I am facing an issue where our application is receiving 429 Too Many Requests responses from the NHS API Gateway even though we’re making what seems to be a very low number of requests (under 10 per minute).
We’ve implemented standard headers, authentication is working fine, and we’re not seeing this behavior in our test environment. But in production, we get throttled intermittently without clear cause.
We’ve checked for background jobs, retry storms, and other unexpected calls, but logs show consistent behavior well under any documented limit.
Is there any undocumented nuance around per-IP, per-user, or even per-resource throttling we might be missing? Could caching or some shared infrastructure be a factor?
Checked https://digital.nhs.uk/services/api-platform-CCSP Training guide related to this and found it quite informative.
Any insight into rate-limiting rules or ways to get clearer diagnostics from the API gateway would be a big help. Also, is there any recommended way to monitor our rate limit usage in real-time?
Welcome to the NHS England API Developer community.

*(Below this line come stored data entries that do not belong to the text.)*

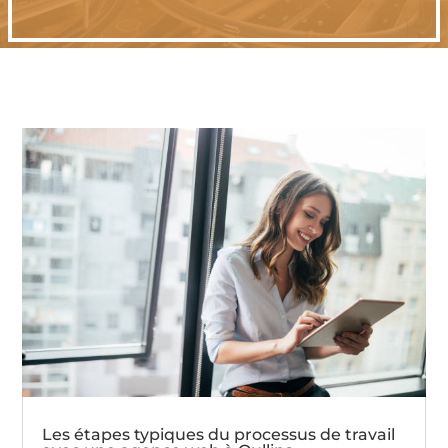
Les étapes typiques du processus de travail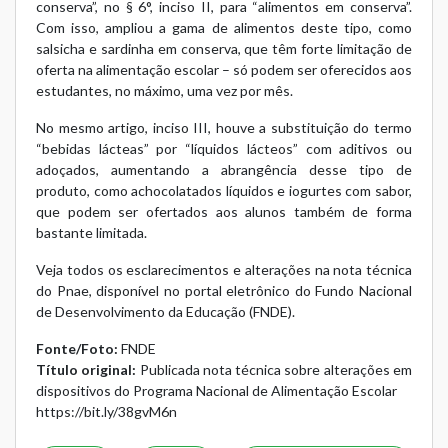
conserva”, no § 6°, inciso II, para “alimentos em conserva”.
Com isso, ampliou a gama de alimentos deste tipo, como
salsicha e sardinha em conserva, que têm forte limitação de
oferta na alimentação escolar – só podem ser oferecidos aos
estudantes, no máximo, uma vez por mês.
No mesmo artigo, inciso III, houve a substituição do termo
“bebidas lácteas” por “líquidos lácteos” com aditivos ou
adoçados, aumentando a abrangência desse tipo de
produto, como achocolatados líquidos e iogurtes com sabor,
que podem ser ofertados aos alunos também de forma
bastante limitada.
Veja todos os esclarecimentos e alterações na
nota técnica
do Pnae
, disponível no portal eletrônico do Fundo Nacional
de Desenvolvimento da Educação (FNDE).
Fonte/Foto:
FNDE
Título original:
Publicada nota técnica sobre alterações em
dispositivos do Programa Nacional de Alimentação Escolar
https://bit.ly/38gvM6n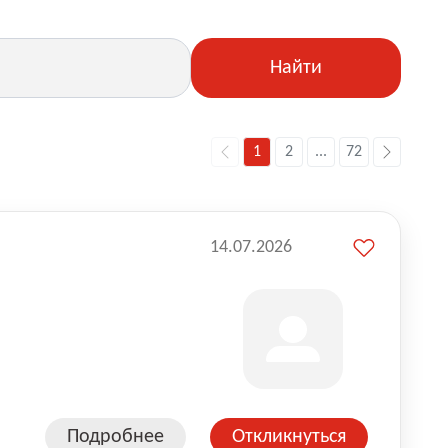
Найти
1
2
...
72
14.07.2026
Подробнее
Откликнуться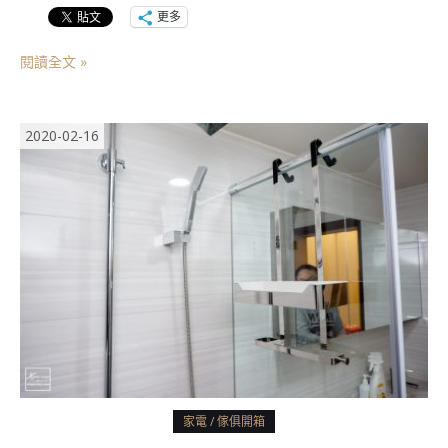
更多
閱讀全文 »
2020-02-16
家電 / 傢俱開箱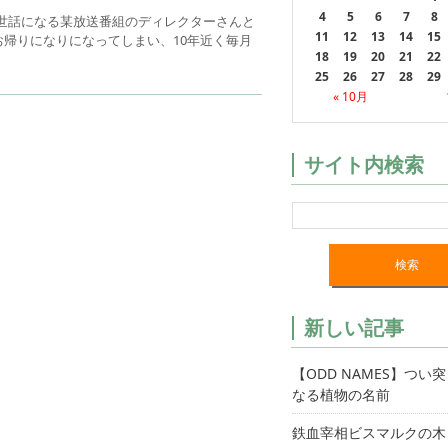
4
5
6
7
8
お世話になる某放送番組のディレクターさんと
11
12
13
14
15
帰りになりになってしまい、10年近く毎月
18
19
20
21
22
25
26
27
28
29
« 10月
サイト内検索
新しい記事
【ODD NAMES】つい
なる植物の名前
鉄血宰相ビスマルクの木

The NHSE API Platform enforces rate limiting to protect services and ensure fair usage. There are some nuances, however, rate limits may vary by:
Environment (Sandbox, INT, Live/Production)
Client Application (based on client ID or ASID)
API Type (e.g., PDS, EPS, MESH, etc.)
Access Mode (Application-Restricted vs. User-Restricted)
Even if your traffic is low (e.g., <10 requests/min), you can still hit a 429 response if:
You share infrastructure with another system using the same client credentials or IP, and their usage pushes the total over the limit.
You’re sending bursty traffic (e.g., 10 requests within 1 second).
There is hidden retry logic (e.g., HTTP clients doing automatic retries).
Throttling is often per-ASID or client ID, not always per-IP
Some APIs may have stricter per-resource or per-endpoint limits, especially FHIR endpoints like GET /Patient or GET /Appointment.
Understanding the 429 Error : The 429 status code (“Too Many Requests”) is triggered when your request count exceeds the configured threshold in the given interval. Given that you’ve received a 429 error despite staying well under the limit, it’s possible that:
SpikeArrest is enforced in smaller increments : If the SpikeArrest policy is applied here, the per-minute rate might be effectively divided across seconds, which would restrict bursts within any single second.
Setting correct values: If you are enforcing the rate at, for example, 120 requests per minute, the SpikeArrest value should not simply be 120pm. Instead, Apigee documentation advises that if you need 120 requests per minute, set the SpikeArrest to 2ps (per second) (since 120 / 60 = 2).
Recommendations :
Verify Policy Configurations : Check the manifest settings for both the Quota and SpikeArrest policies, ensuring they align with your desired rate (e.g., 2ps for 120 requests per minute).
Consider Apigee Documentation Guidance : Apigee suggests configuring SpikeArrest in terms of per-second intervals rather than aggregating the total per minute.
If this doesn’t solve the issue, additional configuration tuning might be required, particularly in distinguishing between Quota and SpikeArrest limits in your manifest. Enable full request/response logging, including headers, especially during spikes to help further with diagnostics.
We could investigate further from our side if you can provide the following details:
Your Client ID or ASID
A timestamped log sample of the 429 responses
The API you are calling and environment (INT or PROD)
Hope the above helps.
Thanks,
NHS England API Platform team
Please note:The API Platform team can only address queries relevant to the NHS England API platform, including security, rate limiting, logging, monitoring and alerting. For any API specific queries, please reach out the relevant API teams.